Full transcription, minus images: write out the listing below exactly as it appears.
====== Supplied material
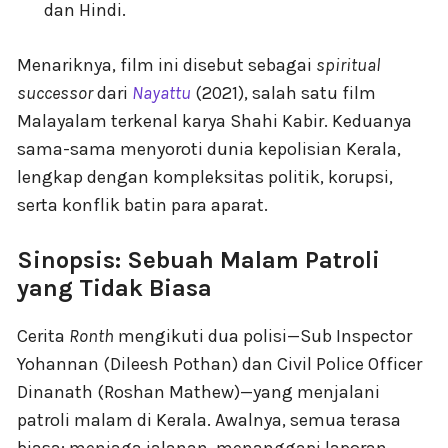
dan Hindi.
Menariknya, film ini disebut sebagai
spiritual
successor
dari
Nayattu
(2021), salah satu film
Malayalam terkenal karya Shahi Kabir. Keduanya
sama-sama menyoroti dunia kepolisian Kerala,
lengkap dengan kompleksitas politik, korupsi,
serta konflik batin para aparat.
Sinopsis: Sebuah Malam Patroli
yang Tidak Biasa
Cerita
Ronth
mengikuti dua polisi—Sub Inspector
Yohannan (Dileesh Pothan) dan Civil Police Officer
Dinanath (Roshan Mathew)—yang menjalani
patroli malam di Kerala. Awalnya, semua terasa
biasa: menjaga jalanan, menanggapi laporan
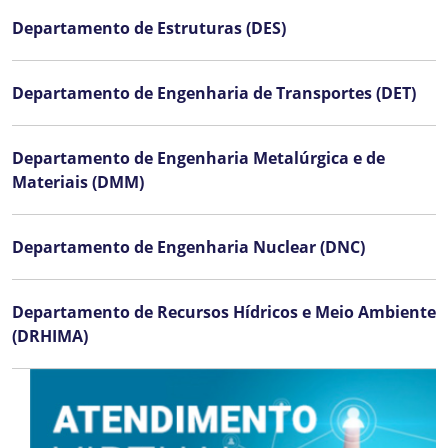
Departamento de Estruturas (DES)
Departamento de Engenharia de Transportes (DET)
Departamento de Engenharia Metalúrgica e de
Materiais (DMM)
Departamento de Engenharia Nuclear (DNC)
Departamento de Recursos Hídricos e Meio Ambiente
(DRHIMA)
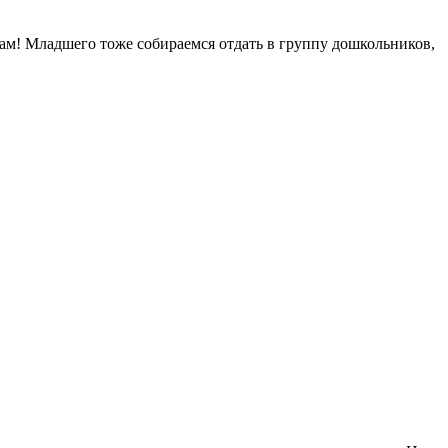
зам! Младшего тоже собираемся отдать в группу дошкольников,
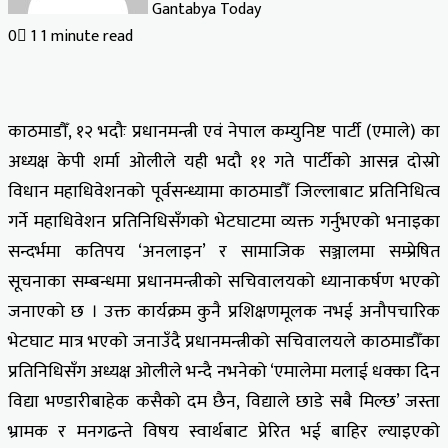
Gantabya Today
0
1
1 minute read
काठमाडौँ, १२ भदौः प्रधानमन्त्री एवं नेपाल कम्युनिष्ट पार्टी (एमाले) का
अध्यक्ष केपी शर्मा ओलीले यही भदौ ११ गते पार्टीको आसन्न दोस्रो
विधान महाधिवेशनको पूर्वसन्ध्यामा काठमाडौँ जिल्लाबाट प्रतिनिधित्व
गर्ने महाधिवेशन प्रतिनिधिसँगको भेटघाटमा व्यक्त गर्नुभएको भनाइका
सन्दर्भमा कतिपय ‘अनलाइन’ र सामाजिक सञ्जालमा सम्प्रेषित
सूचनाका सम्बन्धमा प्रधानमन्त्रीको सचिवालयको ध्यानाकर्षण भएको
जनाएको छ । उक्त कार्यक्रम कुनै प्रशिक्षणमूलक नभई अनौपचारिक
भेटघाट मात्र भएको जनाउँदै प्रधानमन्त्रीको सचिवालयले काठमाडौँका
प्रतिनिधिसँग अध्यक्ष ओलीले भन्दै नभनेको ‘एमालेमा मलाई धक्का दिन
विद्या भण्डारीबाहेक कसैको दम छैन, विद्याले छाडे सबै मिल्छ’ जस्ता
भ्रामक र मनगढन्ते विषय स्वार्थबाट प्रेरित भई बाहिर ल्याइएको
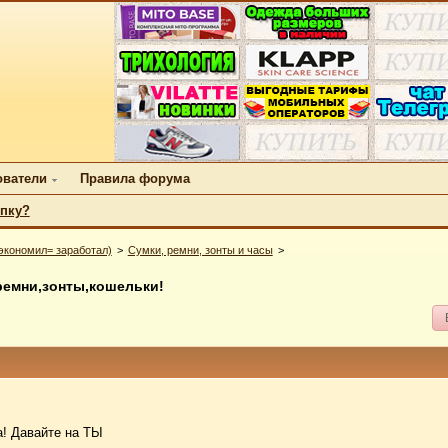
ователи
Правила форума
упку?
экономил= заработал)
Сумки, ремни, зонты и часы
ремни,зонты,кошельки!
а! Давайте на ТЫ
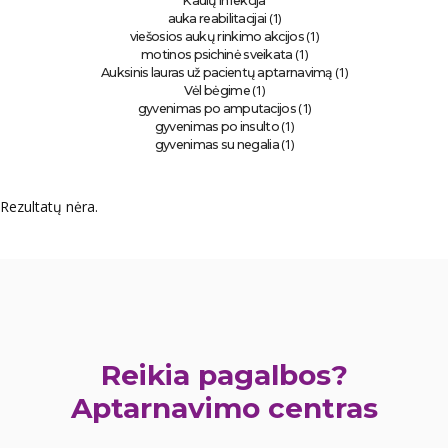
Kaulų infekcija
(1)
auka reabilitacijai
(1)
viešosios aukų rinkimo akcijos
(1)
motinos psichinė sveikata
(1)
Auksinis lauras už pacientų aptarnavimą
(1)
Vėl bėgime
(1)
gyvenimas po amputacijos
(1)
gyvenimas po insulto
(1)
gyvenimas su negalia
Rezultatų nėra.
Reikia pagalbos?
Aptarnavimo centras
============
Answer box
dan Hindi.
Menariknya, film ini disebut sebagai
spiritual
successor
dari
Nayattu
(2021), salah satu film
Malayalam terkenal karya Shahi Kabir. Keduanya
sama-sama menyoroti dunia kepolisian Kerala,
lengkap dengan kompleksitas politik, korupsi,
serta konflik batin para aparat.
Sinopsis: Sebuah Malam Patroli
yang Tidak Biasa
Cerita
Ronth
mengikuti dua polisi—Sub Inspector
Yohannan (Dileesh Pothan) dan Civil Police Officer
Dinanath (Roshan Mathew)—yang menjalani
patroli malam di Kerala. Awalnya, semua terasa
biasa: menjaga jalanan, menanggapi laporan
Departamento de Estruturas (DES)
Departamento de Engenharia de Transportes (DET)
Departamento de Engenharia Metalúrgica e de
Materiais (DMM)
Departamento de Engenharia Nuclear (DNC)
Departamento de Recursos Hídricos e Meio Ambiente
(DRHIMA)
зам! Младшего тоже собираемся отдать в группу дошкольников,
Gantabya Today
0
1
1 minute read
काठमाडौँ, १२ भदौः प्रधानमन्त्री एवं नेपाल कम्युनिष्ट पार्टी (एमाले) का
अध्यक्ष केपी शर्मा ओलीले यही भदौ ११ गते पार्टीको आसन्न दोस्रो
विधान महाधिवेशनको पूर्वसन्ध्यामा काठमाडौँ जिल्लाबाट प्रतिनिधित्व
गर्ने महाधिवेशन प्रतिनिधिसँगको भेटघाटमा व्यक्त गर्नुभएको भनाइका
सन्दर्भमा कतिपय ‘अनलाइन’ र सामाजिक सञ्जालमा सम्प्रेषित
सूचनाका सम्बन्धमा प्रधानमन्त्रीको सचिवालयको ध्यानाकर्षण भएको
जनाएको छ । उक्त कार्यक्रम कुनै प्रशिक्षणमूलक नभई अनौपचारिक
भेटघाट मात्र भएको जनाउँदै प्रधानमन्त्रीको सचिवालयले काठमाडौँका
प्रतिनिधिसँग अध्यक्ष ओलीले भन्दै नभनेको ‘एमालेमा मलाई धक्का दिन
विद्या भण्डारीबाहेक कसैको दम छैन, विद्याले छाडे सबै मिल्छ’ जस्ता
भ्रामक र मनगढन्ते विषय स्वार्थबाट प्रेरित भई बाहिर ल्याइएको
ователи
Правила форума
упку?
экономил= заработал)
Сумки, ремни, зонты и часы
ремни,зонты,кошельки!
а! Давайте на ТЫ
Kaulų infekcija
(1)
auka reabilitacijai
(1)
viešosios aukų rinkimo akcijos
(1)
motinos psichinė sveikata
(1)
Auksinis lauras už pacientų aptarnavimą
(1)
Vėl bėgime
(1)
gyvenimas po amputacijos
(1)
gyvenimas po insulto
(1)
gyvenimas su negalia
Rezultatų nėra.
Reikia pagalbos?
Aptarnavimo centras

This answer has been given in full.